作為一個醫學生,鄔弦沒有多想立刻遵從本能的沖了過去,右手摸上男人的手腕準備給他把脈。
就在肉墊觸碰到脈搏的一瞬間,鄔弦驚訝的瞪大了眼睛。
他從來沒有如此清晰的感受到過脈搏的跳動,他此刻仿佛直接摸在了血管上,甚至能感受到血液的流動。

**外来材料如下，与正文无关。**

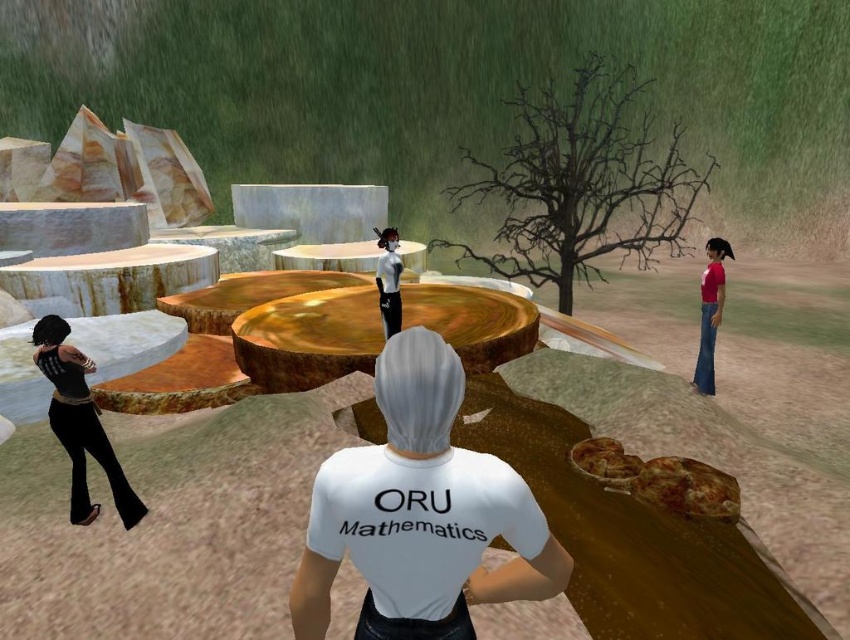 You are navigating a 3D simulation and need to determine the closest point to the camera between the two points marked as point (554, 218) and point (142, 506). Which point is closer to the camera?

Point (554, 218) is further to the camera than point (142, 506), so the closer point to the camera is point (142, 506).

You are a game character trying to locate two teammates in a virtual environment. You see a white matte shirt at center and a velvet black pants at left. Which teammate is positioned more to the left?

The velvet black pants at left is positioned more to the left than the white matte shirt at center.

You are navigating a virtual environment and need to move from point A to point B. Point A is located at coordinates point (401,557) and point B is at point (60,362). According to the scene, which point is closer to your current position if you are facing the direction the white hair character is facing?

Point (401,557) is in front of point (60,362), so if you are facing the direction the white hair character is facing, point (401,557) would be closer to your current position since it is in front of point (60,362). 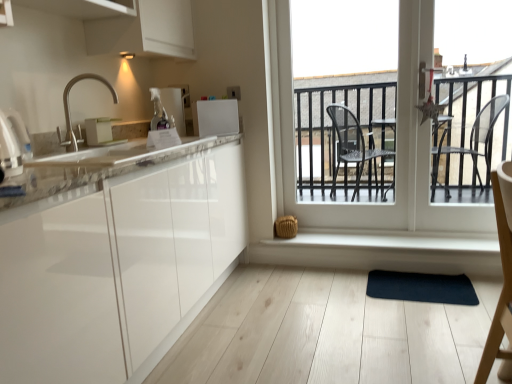 This screenshot has width=512, height=384. What are the coordinates of `vacant space underneath transparent glass door at center (from a real-world perspective)` in the screenshot? It's located at (399, 234). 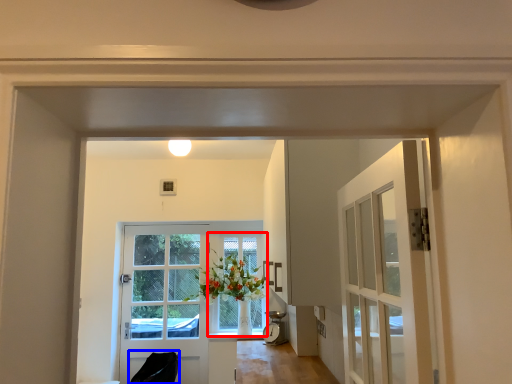 Question: Which point is closer to the camera, window (highlighted by a red box) or chair (highlighted by a blue box)?

Choices:
 (A) window
 (B) chair

Answer: (B) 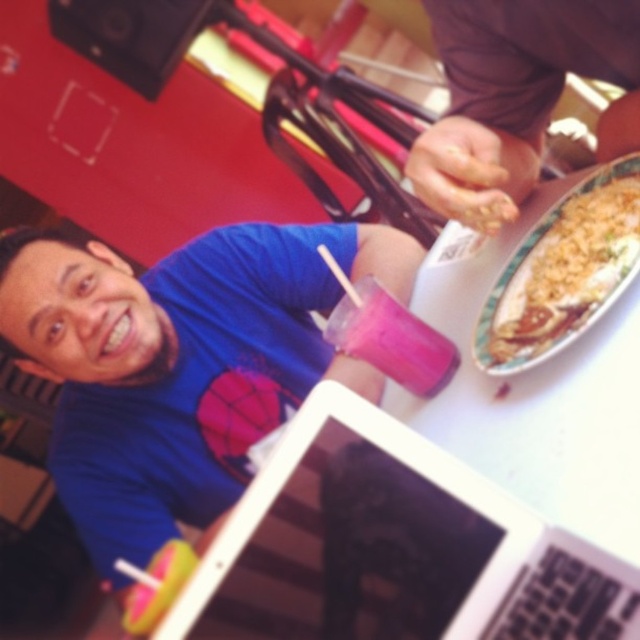 Question: Is brown matte hand at upper center in front of pink matte cup at center?

Choices:
 (A) no
 (B) yes

Answer: (B)

Question: Does blue matte shirt at center have a smaller size compared to pink matte cup at center?

Choices:
 (A) yes
 (B) no

Answer: (B)

Question: Where is brown matte hand at upper center located in relation to yellowish rice at right in the image?

Choices:
 (A) right
 (B) left

Answer: (B)

Question: Based on their relative distances, which object is farther from the white glossy laptop at center?

Choices:
 (A) brown matte hand at upper center
 (B) blue matte shirt at center

Answer: (B)

Question: Which object is closer to the camera taking this photo?

Choices:
 (A) white glossy laptop at center
 (B) pink matte cup at center
 (C) brown matte hand at upper center

Answer: (A)

Question: Which is farther from the white glossy laptop at center?

Choices:
 (A) yellowish rice at right
 (B) brown matte hand at upper center
 (C) pink matte cup at center
 (D) blue matte shirt at center

Answer: (D) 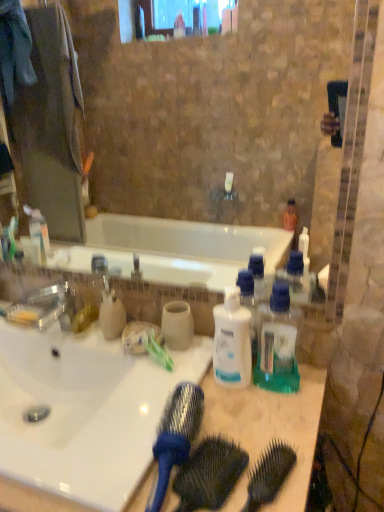 This screenshot has width=384, height=512. I want to click on vacant area that lies to the right of green plastic toothbrush at center, so click(x=231, y=384). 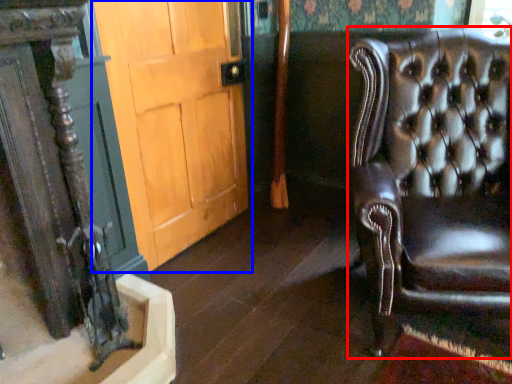 Question: Which point is closer to the camera, chair (highlighted by a red box) or door (highlighted by a blue box)?

Choices:
 (A) chair
 (B) door

Answer: (A) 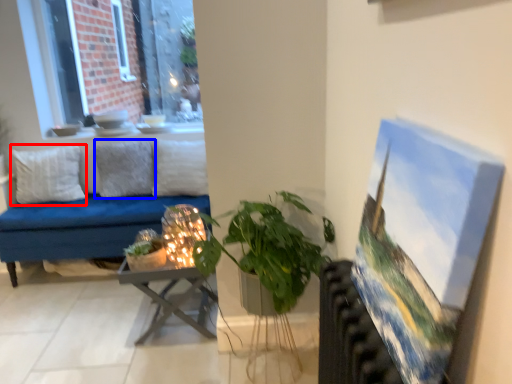 Question: Which object appears farthest to the camera in this image, pillow (highlighted by a red box) or pillow (highlighted by a blue box)?

Choices:
 (A) pillow
 (B) pillow

Answer: (B) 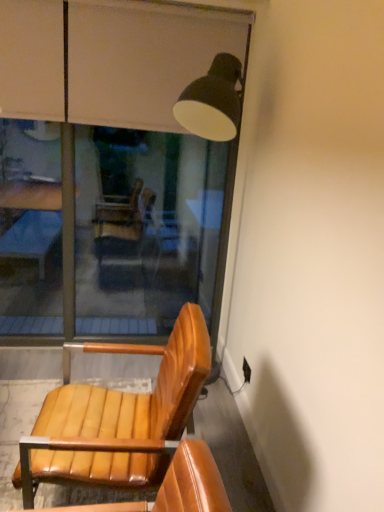 Question: Is transparent glass window at upper center wider or thinner than leather wood chair at lower left?

Choices:
 (A) thin
 (B) wide

Answer: (A)

Question: Is transparent glass window at upper center spatially inside leather wood chair at lower left, or outside of it?

Choices:
 (A) inside
 (B) outside

Answer: (B)

Question: From a real-world perspective, is transparent glass window at upper center above or below leather wood chair at lower left?

Choices:
 (A) below
 (B) above

Answer: (B)

Question: Is point (87, 439) closer or farther from the camera than point (13, 180)?

Choices:
 (A) farther
 (B) closer

Answer: (B)

Question: Is leather wood chair at lower left bigger or smaller than transparent glass window at upper center?

Choices:
 (A) small
 (B) big

Answer: (A)

Question: From the image's perspective, is leather wood chair at lower left above or below transparent glass window at upper center?

Choices:
 (A) below
 (B) above

Answer: (A)

Question: Considering the positions of leather wood chair at lower left and transparent glass window at upper center in the image, is leather wood chair at lower left wider or thinner than transparent glass window at upper center?

Choices:
 (A) thin
 (B) wide

Answer: (B) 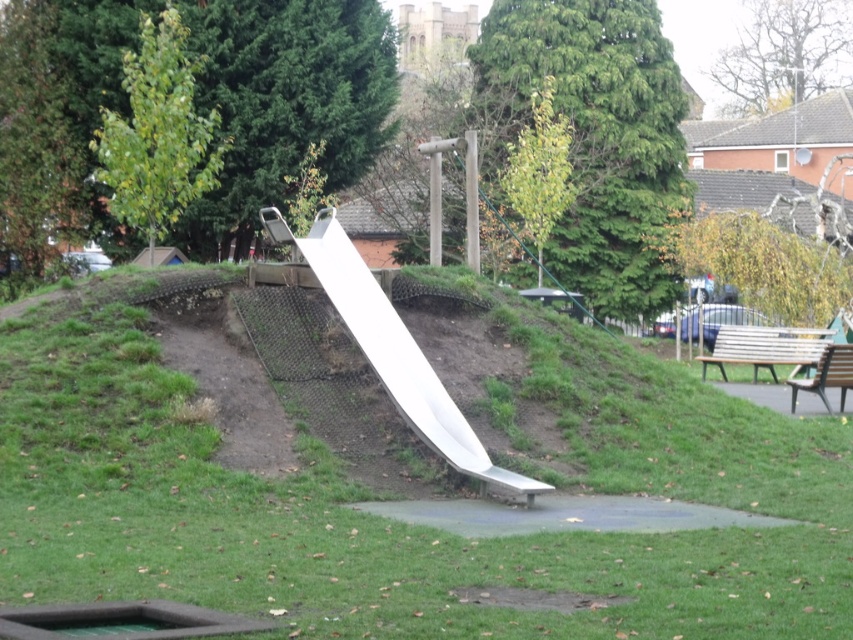 You are a parent trying to decide where to place your child for a photo. The white metallic slide at center and the wooden bench at right are both options. Which object would you choose if you want the subject to be framed against a more prominent background element?

The white metallic slide at center is larger in size than the wooden bench at right, so choosing the slide would allow the subject to be framed against the more prominent background elements like the distant castle or tower.

You are standing at point A located at coordinates (402, 477) in the playground. Looking around, you see the white slide on the grassy hill and the wooden structure to the right. Which direction should you walk to reach the white slide?

The white slide is located on the green grassy hill at center, so from point A at (402, 477), you should walk towards the center to reach the white slide. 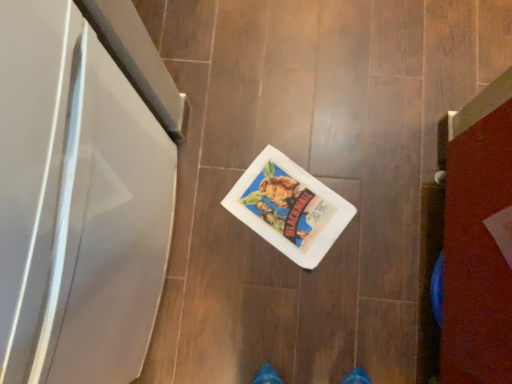 Measure the distance between white glossy screen door at left and camera.

white glossy screen door at left and camera are 38.46 centimeters apart.

This screenshot has width=512, height=384. What do you see at coordinates (80, 193) in the screenshot? I see `white glossy screen door at left` at bounding box center [80, 193].

What is the approximate width of white glossy screen door at left?

14.39 inches.

Image resolution: width=512 pixels, height=384 pixels. Find the location of `white glossy screen door at left`. white glossy screen door at left is located at coordinates (80, 193).

Locate an element on the screen. The width and height of the screenshot is (512, 384). white glossy screen door at left is located at coordinates (80, 193). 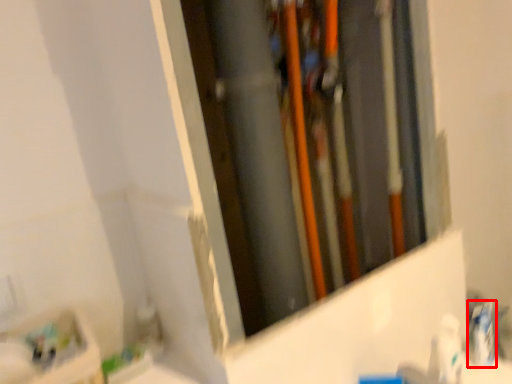 Question: Considering the relative positions of toothpaste (annotated by the red box) and toiletry in the image provided, where is toothpaste (annotated by the red box) located with respect to the staircase?

Choices:
 (A) right
 (B) left

Answer: (A) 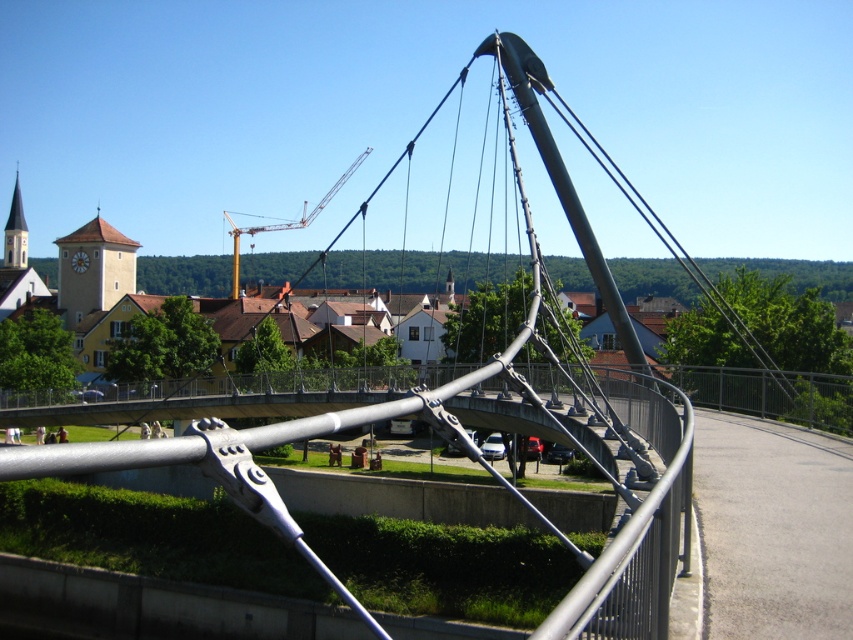 Question: Which point is closer to the camera taking this photo?

Choices:
 (A) [x=614, y=572]
 (B) [x=265, y=227]

Answer: (A)

Question: Does polished steel bridge at center have a greater width compared to yellow metallic crane at upper center?

Choices:
 (A) yes
 (B) no

Answer: (B)

Question: Which object is closer to the camera taking this photo?

Choices:
 (A) yellow metallic crane at upper center
 (B) polished steel bridge at center

Answer: (B)

Question: Can you confirm if polished steel bridge at center is positioned to the right of yellow metallic crane at upper center?

Choices:
 (A) no
 (B) yes

Answer: (B)

Question: Which object appears farthest from the camera in this image?

Choices:
 (A) yellow metallic crane at upper center
 (B) polished steel bridge at center

Answer: (A)

Question: Can you confirm if polished steel bridge at center is positioned to the left of yellow metallic crane at upper center?

Choices:
 (A) no
 (B) yes

Answer: (A) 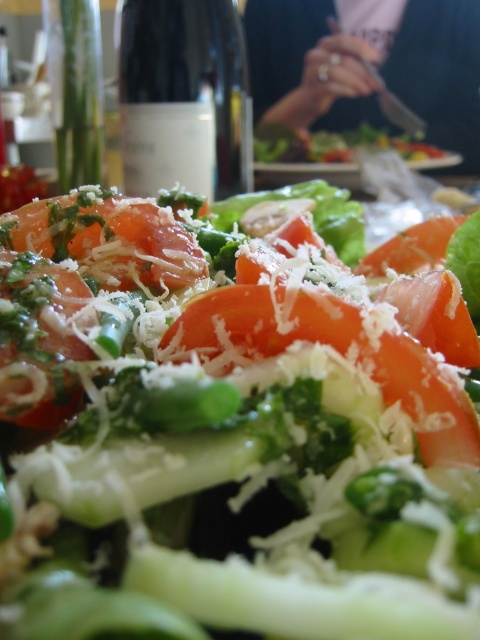 Question: Is shiny green salad at center positioned before tomato with grated cheese at center?

Choices:
 (A) yes
 (B) no

Answer: (A)

Question: Which point is closer to the camera?

Choices:
 (A) tomato with grated cheese at center
 (B) shiny orange tomato at center
 (C) clear glass bottle at upper center
 (D) tomato with green herbs and grated cheese at center

Answer: (A)

Question: Which object appears farthest from the camera in this image?

Choices:
 (A) tomato with green herbs and grated cheese at center
 (B) shiny orange tomato at center

Answer: (B)

Question: Which object is positioned farthest from the tomato with grated cheese at center?

Choices:
 (A) clear glass bottle at upper center
 (B) shiny orange tomato at center
 (C) shiny green salad at center
 (D) tomato with green herbs and grated cheese at center

Answer: (A)

Question: Does tomato with grated cheese at center have a lesser width compared to tomato with green herbs and grated cheese at center?

Choices:
 (A) yes
 (B) no

Answer: (B)

Question: Is shiny green salad at center to the right of shiny orange tomato at center from the viewer's perspective?

Choices:
 (A) yes
 (B) no

Answer: (A) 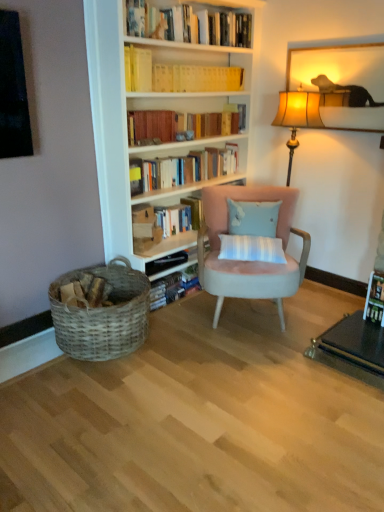 Question: Considering the positions of yellow paperbacks at upper center, which is the 1th book in top-to-bottom order, and wooden picture frame at upper right in the image, is yellow paperbacks at upper center, which is the 1th book in top-to-bottom order, bigger or smaller than wooden picture frame at upper right?

Choices:
 (A) big
 (B) small

Answer: (A)

Question: Choose the correct answer: Is yellow paperbacks at upper center, which is the 5th book from bottom to top, inside wooden picture frame at upper right or outside it?

Choices:
 (A) inside
 (B) outside

Answer: (B)

Question: Which of these objects is positioned farthest from the light blue fabric pillow at center?

Choices:
 (A) yellow paperbacks at upper center, which is the 1th book in top-to-bottom order
 (B) hardcover books at center, which is counted as the first book, starting from the bottom
 (C) hardcover books at upper center, placed as the 4th book when sorted from top to bottom
 (D) hardcover book at upper center, which is counted as the third book, starting from the bottom
 (E) suede pink armchair at center

Answer: (A)

Question: Which of these objects is positioned closest to the yellow paper at upper center, marked as the second book in a top-to-bottom arrangement?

鄔弦抬起手看了看,粉嫩的爪墊上被男人的高體溫染上了一抹紅。
“是這個爪墊”
鄔弦正疑惑著,倒在地上的男人痛苦的叫了一聲,立刻把鄔弦的思緒拉了回來。
調整好自己的呼吸后,鄔弦把手重新搭在男人脈搏上閉上眼感受。
不一會兒,鄔弦正開了眼,卻皺起了眉,
“肺上怎么也有病。”
眼下也沒有針去給男人行針。
鄔弦只好翻身騎在男人身上開始按壓他的胸腔給他做心肺復蘇。
“哎呦,看著不大點兒力氣還挺足。”
連續的按壓下男人慢慢有了反應,鄔弦立刻扶起男人的上半身,讓他靠著墻壁。
“過度呼吸了。”
折騰了足足半個小時后,男人的呼吸才恢復正常。
鄔弦癱倒在一旁累的直喘氣“累死了,找張紙開方子。”
鄔弦躺在地上閉著眼,手亂摸了半天沒摸到紙才想起自己不在學校。
“得,走哪兒都跑不了職業病。”
趁著男人還沒有醒來鄔弦從他身上摸出手機,抓著男人的手解鎖后打開備忘錄開始手寫藥方。
邊寫邊念叨。
“年紀輕輕把那個煙少抽,你回去拍個片子看看你那個肺成什么德行了還有,這么大一個小伙子了被甩就哭成這個樣,以后怎么干大事”寫完藥方后鄔弦滿意的看著自己開的方子點了點頭,把手機放在了男人腿上“注意再不要受刺激了,方子是治你呼吸道上的問題的,按我給的方子去藥房抓藥,一天三劑,10副一個療程,一副熬三次。”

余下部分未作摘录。